A full-time worker making the minimum wage today would earn roughly $14,500 a year—about 40% below the $23,550 poverty line for a family of four.
Given that gap, about 19 states have set a minimum wage above the federal minimum—including at least 10 that raised it the beginning of this year and more states are considering increases.
On Capitol Hill Senator Tom Harkin (D-IA) and Representative George Miller (D-CA) this week announced plans to introduce a bill to raise the national minimum wage to $10.10 in just over two years after passage and adjusting it for inflation after that.

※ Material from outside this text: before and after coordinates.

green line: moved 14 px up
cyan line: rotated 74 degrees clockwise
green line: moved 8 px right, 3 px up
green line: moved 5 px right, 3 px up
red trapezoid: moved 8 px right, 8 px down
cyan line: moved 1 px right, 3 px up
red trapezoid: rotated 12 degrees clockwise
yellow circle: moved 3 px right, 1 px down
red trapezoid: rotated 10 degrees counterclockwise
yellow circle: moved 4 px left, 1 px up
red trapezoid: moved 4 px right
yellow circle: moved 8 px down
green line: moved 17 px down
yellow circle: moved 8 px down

If the minimum wage of $1.60 per hour in 1968 had been adjusted for inflation it would be close to $10.30 today—or 30% higher than the current rate.

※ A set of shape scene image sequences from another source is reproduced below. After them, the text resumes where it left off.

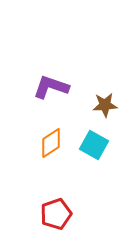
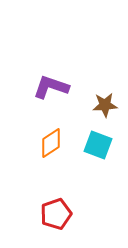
cyan square: moved 4 px right; rotated 8 degrees counterclockwise
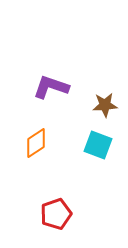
orange diamond: moved 15 px left
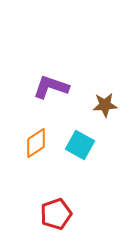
cyan square: moved 18 px left; rotated 8 degrees clockwise
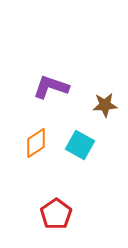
red pentagon: rotated 16 degrees counterclockwise
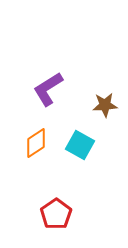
purple L-shape: moved 3 px left, 2 px down; rotated 51 degrees counterclockwise
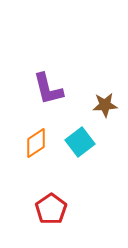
purple L-shape: rotated 72 degrees counterclockwise
cyan square: moved 3 px up; rotated 24 degrees clockwise
red pentagon: moved 5 px left, 5 px up
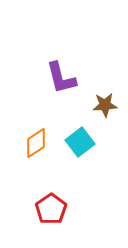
purple L-shape: moved 13 px right, 11 px up
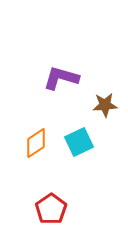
purple L-shape: rotated 120 degrees clockwise
cyan square: moved 1 px left; rotated 12 degrees clockwise
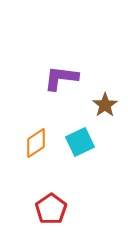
purple L-shape: rotated 9 degrees counterclockwise
brown star: rotated 30 degrees counterclockwise
cyan square: moved 1 px right
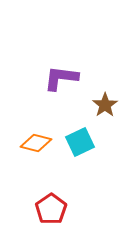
orange diamond: rotated 48 degrees clockwise
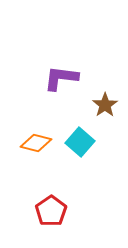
cyan square: rotated 24 degrees counterclockwise
red pentagon: moved 2 px down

Not everyone agrees that raising the minimum wage would help minimum wage workers.
Dan Mitchell, senior fellow at the Cato Institute, a libertarian Washington, D.C. think tank, tells The Daily Ticker “If you increase the price of something by 24%...In all likelihood you’re pricing them out of a job….it will cause job losses. The federal government shouldn’t put people out of work.”
Mitchell assumes that all the increases in the minimum wage would be passed onto consumers, who in turn will reduce their purchases. “If McDonalds raises their hamburger prices 33% they will sell fewer hamburgers… If the government raises the price of low-skilled labor by 33% there will be less low-skilled labor being hired.”
But Senator Harkin, in a recent USA Today op-ed, writes that raising the minimum wage “would create at least 100,000 jobs through increased consumer spending” by “putting additional money in the hands of consumers who will spend it right away in their local communities.”
Economists generally agree that the economy gets more bang for the buck putting money into the hands of lower income workers rather than higher-income earners. Mark Zandi of Moody’s Analytics, who has advised Senator John McCain during his presidential bid in 2008 as well as President Obama, says the so-called multiplier effect of emergency of unemployment benefits, for example, is 1.52—meaning $1.52 spent by consumers for every dollar’s worth of government stimulus and 1.27 for the employee payroll tax cut vs. a 0.25 multiplier for an income tax cut for wealthy Americans. As part of the deal to avoid going off the fiscal cliff the employee payroll tax cut was eliminated but unemployment benefits were extended.